She sat up.  This was good.

There was grass under her legs and it tickled, and that fact surprised her.  Honestly, grass never tickled – it sometimes scratched and often crunched and usually there was armor and most of the time she never noticed.  It also tickled her butt, and that was … concerning.

She blinked.  Twice.  Looked down, and in the sudden realization that her armor was missing, she also realized that her horn was chipped, and it was the latter that caused greater concern.  Oh that is not good and not fair and oh I hope that grows back and now I will not be pretty anymore and at least they did not cut my hair.


The last drew a deep sigh of relief.

She stood, hooves crunching in dead grass, looking at the sky and the land and the maggot crawling under the dead tree nearby and sighed.  Plaguelands.  Of course it was the plaguelands.  
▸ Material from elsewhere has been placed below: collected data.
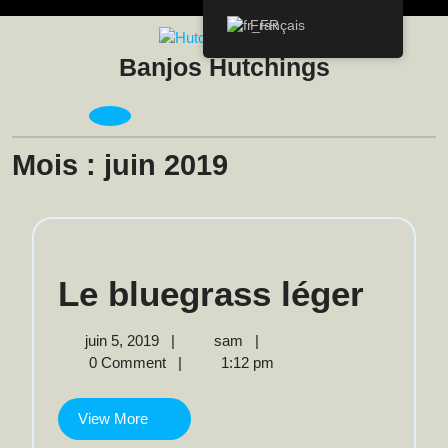
Skip
Français
to
content
Banjos Hutchings
Open
Menu
Mois :
juin 2019
Le
Le bluegrass léger
blue
juin
Le
juin 5, 2019
|
sam
|
5,
bluegrass
0 Comment
|
1:12 pm
léger
2019
léger
View
View More
More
And then it struck her… her runeblade was missing.  This caused no moment of panic, the Draenei casting around herself quickly, reaching out to will the blade to her hand, and shivering when it did not come.  Her mild expression faded quickly, replaced with a sudden, angry snarl – she could feel the weapon. East and up.  Acherus – nothing else was up in such a notable way; it was the Gnome.  She knew it had to be the gnome, and she would kill him, and she would stick his head on a spear and throw it into the sun, and she would then blow up the rest of him and feed it to the Quartermaster and that would be the end of that.


Stomping, she headed that direction, hooves pounding into the dirt as she went in the direction of her runeblade, hands shaped into claws, and pale skin almost luminous against the tainted, orange vegitation around her.  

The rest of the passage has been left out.